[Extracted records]
....................
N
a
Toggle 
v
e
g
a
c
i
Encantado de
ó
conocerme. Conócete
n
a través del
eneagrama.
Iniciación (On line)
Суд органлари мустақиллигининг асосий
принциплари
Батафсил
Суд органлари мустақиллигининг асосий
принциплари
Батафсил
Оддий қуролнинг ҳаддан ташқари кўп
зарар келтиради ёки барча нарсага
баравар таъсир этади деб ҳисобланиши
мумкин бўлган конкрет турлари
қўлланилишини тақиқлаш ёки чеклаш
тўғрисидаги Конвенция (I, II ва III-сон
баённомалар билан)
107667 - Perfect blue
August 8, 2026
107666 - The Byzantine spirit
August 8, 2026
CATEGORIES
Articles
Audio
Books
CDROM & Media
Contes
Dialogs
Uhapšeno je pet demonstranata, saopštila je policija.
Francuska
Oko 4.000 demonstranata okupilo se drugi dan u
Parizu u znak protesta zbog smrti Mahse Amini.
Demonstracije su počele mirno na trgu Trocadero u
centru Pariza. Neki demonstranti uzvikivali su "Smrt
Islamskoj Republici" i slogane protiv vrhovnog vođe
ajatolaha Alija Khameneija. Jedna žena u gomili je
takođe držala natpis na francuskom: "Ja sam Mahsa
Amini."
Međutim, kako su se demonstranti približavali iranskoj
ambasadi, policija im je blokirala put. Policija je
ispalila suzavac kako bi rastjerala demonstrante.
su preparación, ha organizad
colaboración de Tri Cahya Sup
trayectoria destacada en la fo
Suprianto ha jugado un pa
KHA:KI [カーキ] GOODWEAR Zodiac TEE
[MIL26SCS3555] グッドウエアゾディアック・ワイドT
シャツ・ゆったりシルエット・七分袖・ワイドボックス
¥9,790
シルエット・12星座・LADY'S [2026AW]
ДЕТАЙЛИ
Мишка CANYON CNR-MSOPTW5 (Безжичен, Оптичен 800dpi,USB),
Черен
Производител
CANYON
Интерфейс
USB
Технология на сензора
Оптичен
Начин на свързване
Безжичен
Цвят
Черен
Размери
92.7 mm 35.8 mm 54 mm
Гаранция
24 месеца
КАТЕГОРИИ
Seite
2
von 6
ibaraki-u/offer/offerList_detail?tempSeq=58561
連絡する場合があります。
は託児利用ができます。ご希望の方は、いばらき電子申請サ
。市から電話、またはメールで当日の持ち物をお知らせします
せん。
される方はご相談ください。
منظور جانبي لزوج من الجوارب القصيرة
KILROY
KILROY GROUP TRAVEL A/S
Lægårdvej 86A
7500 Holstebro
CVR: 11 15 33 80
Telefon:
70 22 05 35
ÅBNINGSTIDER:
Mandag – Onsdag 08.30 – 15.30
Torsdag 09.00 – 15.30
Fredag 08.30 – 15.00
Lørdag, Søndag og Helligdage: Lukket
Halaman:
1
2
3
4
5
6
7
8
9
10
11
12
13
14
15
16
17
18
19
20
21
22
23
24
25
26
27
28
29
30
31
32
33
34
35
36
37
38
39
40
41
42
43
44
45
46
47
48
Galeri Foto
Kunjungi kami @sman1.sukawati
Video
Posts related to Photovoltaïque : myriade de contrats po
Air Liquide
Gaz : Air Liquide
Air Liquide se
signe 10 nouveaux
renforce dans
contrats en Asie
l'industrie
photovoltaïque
....................
TASK DETAILS = Print each of the lines above again, unchanged.

EXERCISE SOLUTION =
N
a
Toggle 
v
e
g
a
c
i
Encantado de
ó
conocerme. Conócete
n
a través del
eneagrama.
Iniciación (On line)
Суд органлари мустақиллигининг асосий
принциплари
Батафсил
Суд органлари мустақиллигининг асосий
принциплари
Батафсил
Оддий қуролнинг ҳаддан ташқари кўп
зарар келтиради ёки барча нарсага
баравар таъсир этади деб ҳисобланиши
мумкин бўлган конкрет турлари
қўлланилишини тақиқлаш ёки чеклаш
тўғрисидаги Конвенция (I, II ва III-сон
баённомалар билан)
107667 - Perfect blue
August 8, 2026
107666 - The Byzantine spirit
August 8, 2026
CATEGORIES
Articles
Audio
Books
CDROM & Media
Contes
Dialogs
Uhapšeno je pet demonstranata, saopštila je policija.
Francuska
Oko 4.000 demonstranata okupilo se drugi dan u
Parizu u znak protesta zbog smrti Mahse Amini.
Demonstracije su počele mirno na trgu Trocadero u
centru Pariza. Neki demonstranti uzvikivali su "Smrt
Islamskoj Republici" i slogane protiv vrhovnog vođe
ajatolaha Alija Khameneija. Jedna žena u gomili je
takođe držala natpis na francuskom: "Ja sam Mahsa
Amini."
Međutim, kako su se demonstranti približavali iranskoj
ambasadi, policija im je blokirala put. Policija je
ispalila suzavac kako bi rastjerala demonstrante.
su preparación, ha organizad
colaboración de Tri Cahya Sup
trayectoria destacada en la fo
Suprianto ha jugado un pa
KHA:KI [カーキ] GOODWEAR Zodiac TEE
[MIL26SCS3555] グッドウエアゾディアック・ワイドT
シャツ・ゆったりシルエット・七分袖・ワイドボックス
¥9,790
シルエット・12星座・LADY'S [2026AW]
ДЕТАЙЛИ
Мишка CANYON CNR-MSOPTW5 (Безжичен, Оптичен 800dpi,USB),
Черен
Производител
CANYON
Интерфейс
USB
Технология на сензора
Оптичен
Начин на свързване
Безжичен
Цвят
Черен
Размери
92.7 mm 35.8 mm 54 mm
Гаранция
24 месеца
КАТЕГОРИИ
Seite
2
von 6
ibaraki-u/offer/offerList_detail?tempSeq=58561
連絡する場合があります。
は託児利用ができます。ご希望の方は、いばらき電子申請サ
。市から電話、またはメールで当日の持ち物をお知らせします
せん。
される方はご相談ください。
منظور جانبي لزوج من الجوارب القصيرة
KILROY
KILROY GROUP TRAVEL A/S
Lægårdvej 86A
7500 Holstebro
CVR: 11 15 33 80
Telefon:
70 22 05 35
ÅBNINGSTIDER:
Mandag – Onsdag 08.30 – 15.30
Torsdag 09.00 – 15.30
Fredag 08.30 – 15.00
Lørdag, Søndag og Helligdage: Lukket
Halaman:
1
2
3
4
5
6
7
8
9
10
11
12
13
14
15
16
17
18
19
20
21
22
23
24
25
26
27
28
29
30
31
32
33
34
35
36
37
38
39
40
41
42
43
44
45
46
47
48
Galeri Foto
Kunjungi kami @sman1.sukawati
Video
Posts related to Photovoltaïque : myriade de contrats po
Air Liquide
Gaz : Air Liquide
Air Liquide se
signe 10 nouveaux
renforce dans
contrats en Asie
l'industrie
photovoltaïque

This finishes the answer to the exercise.